** Opening Records provided block **

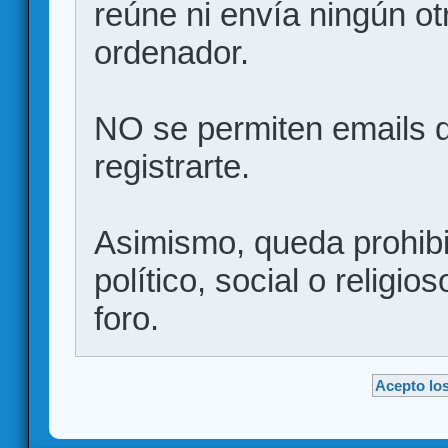
reúne ni envía ningún ot
ordenador.
NO se permiten emails d
registrarte.
Asimismo, queda prohibid
político, social o religio
foro.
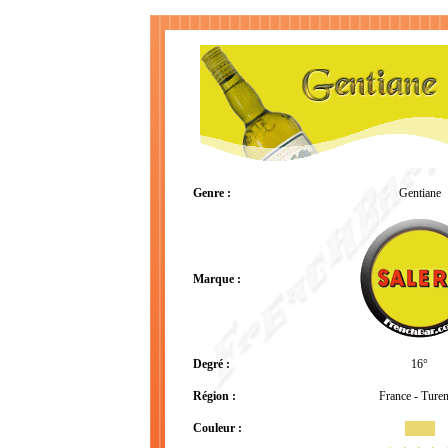
Genre :
Gentiane
Marque :
Degré :
16°
Région :
France - Ture
Couleur :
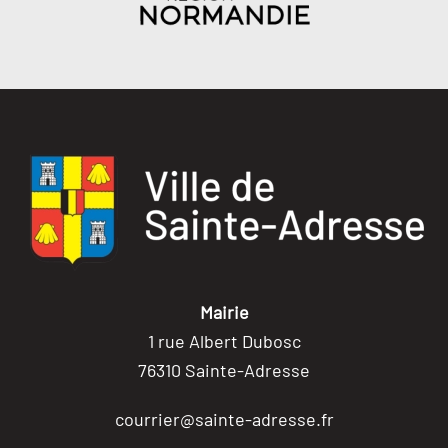
Mairie
1 rue Albert Dubosc
76310 Sainte-Adresse
courrier@sainte-adresse.fr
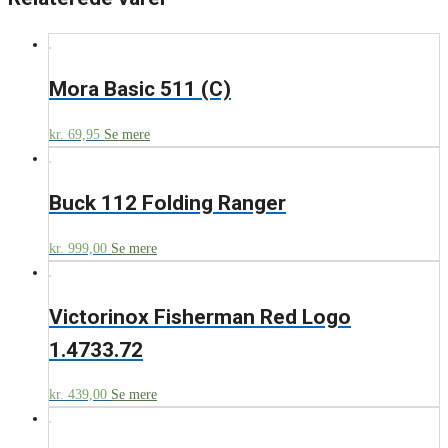
Mora Basic 511 (C)
kr.
69,95
Se mere
Buck 112 Folding Ranger
kr.
999,00
Se mere
Victorinox Fisherman Red Logo
1.4733.72
kr.
439,00
Se mere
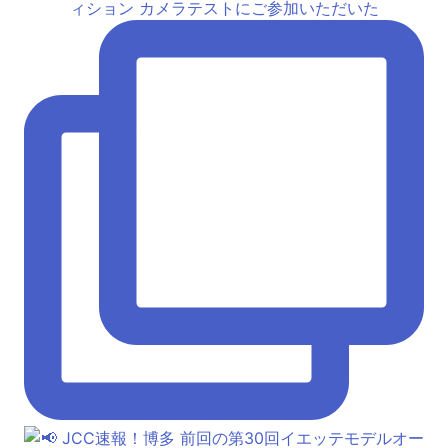
ィション カメラテストにご参加いただいた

** Closing Records provided block **

### Try it
With all pictures omitted, return the lines from the line containing "courrier@sainte-adresse.fr" through the closing line of the listing above, exactly and inclusive.

### Expected answer
courrier@sainte-adresse.fr
Mora Basic 511 (C)
kr.
69,95
Se mere
Buck 112 Folding Ranger
kr.
999,00
Se mere
Victorinox Fisherman Red Logo
1.4733.72
kr.
439,00
Se mere
ィション カメラテストにご参加いただいた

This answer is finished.